┌─ MATERIAL SHOWN
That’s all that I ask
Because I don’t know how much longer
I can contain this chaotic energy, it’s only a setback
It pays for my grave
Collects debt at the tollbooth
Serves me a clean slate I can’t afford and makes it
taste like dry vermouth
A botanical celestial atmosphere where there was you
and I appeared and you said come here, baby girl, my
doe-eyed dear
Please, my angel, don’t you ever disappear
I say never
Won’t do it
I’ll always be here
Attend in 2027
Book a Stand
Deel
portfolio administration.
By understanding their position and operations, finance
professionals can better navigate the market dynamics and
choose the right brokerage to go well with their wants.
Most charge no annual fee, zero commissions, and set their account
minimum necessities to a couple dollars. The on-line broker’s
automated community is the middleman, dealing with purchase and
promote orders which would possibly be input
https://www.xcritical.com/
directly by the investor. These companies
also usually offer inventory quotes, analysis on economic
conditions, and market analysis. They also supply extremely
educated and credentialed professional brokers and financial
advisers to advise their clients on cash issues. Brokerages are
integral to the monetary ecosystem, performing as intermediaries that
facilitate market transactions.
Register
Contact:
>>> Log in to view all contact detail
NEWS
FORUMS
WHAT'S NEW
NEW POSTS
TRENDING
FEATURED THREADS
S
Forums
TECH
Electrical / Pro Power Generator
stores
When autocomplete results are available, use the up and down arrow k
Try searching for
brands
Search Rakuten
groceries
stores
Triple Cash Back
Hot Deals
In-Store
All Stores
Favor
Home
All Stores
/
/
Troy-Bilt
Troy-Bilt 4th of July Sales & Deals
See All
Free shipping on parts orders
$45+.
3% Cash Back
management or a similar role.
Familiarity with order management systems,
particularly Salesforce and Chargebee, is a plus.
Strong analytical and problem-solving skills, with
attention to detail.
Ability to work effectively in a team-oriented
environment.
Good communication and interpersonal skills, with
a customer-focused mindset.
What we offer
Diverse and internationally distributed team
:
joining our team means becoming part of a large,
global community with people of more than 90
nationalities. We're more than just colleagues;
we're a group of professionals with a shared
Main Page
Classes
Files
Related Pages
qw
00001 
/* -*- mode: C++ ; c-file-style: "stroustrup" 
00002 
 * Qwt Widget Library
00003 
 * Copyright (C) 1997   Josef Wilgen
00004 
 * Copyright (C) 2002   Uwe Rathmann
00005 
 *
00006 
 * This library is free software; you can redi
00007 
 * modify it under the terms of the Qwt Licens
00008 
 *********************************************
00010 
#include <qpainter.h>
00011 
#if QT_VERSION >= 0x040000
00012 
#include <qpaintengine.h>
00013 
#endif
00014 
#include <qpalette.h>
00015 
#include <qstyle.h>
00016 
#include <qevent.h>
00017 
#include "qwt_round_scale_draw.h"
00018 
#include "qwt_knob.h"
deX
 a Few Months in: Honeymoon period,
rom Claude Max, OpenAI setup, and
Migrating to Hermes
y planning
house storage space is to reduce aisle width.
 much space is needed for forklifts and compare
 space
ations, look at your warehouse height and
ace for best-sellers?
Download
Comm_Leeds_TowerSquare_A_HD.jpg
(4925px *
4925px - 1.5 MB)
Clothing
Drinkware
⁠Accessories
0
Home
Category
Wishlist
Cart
└─
*EXERCISE REQUIREMENTS*. Count the lines in the records above that hold the word "analysis", and give only that number.

*SOLUTION*. 2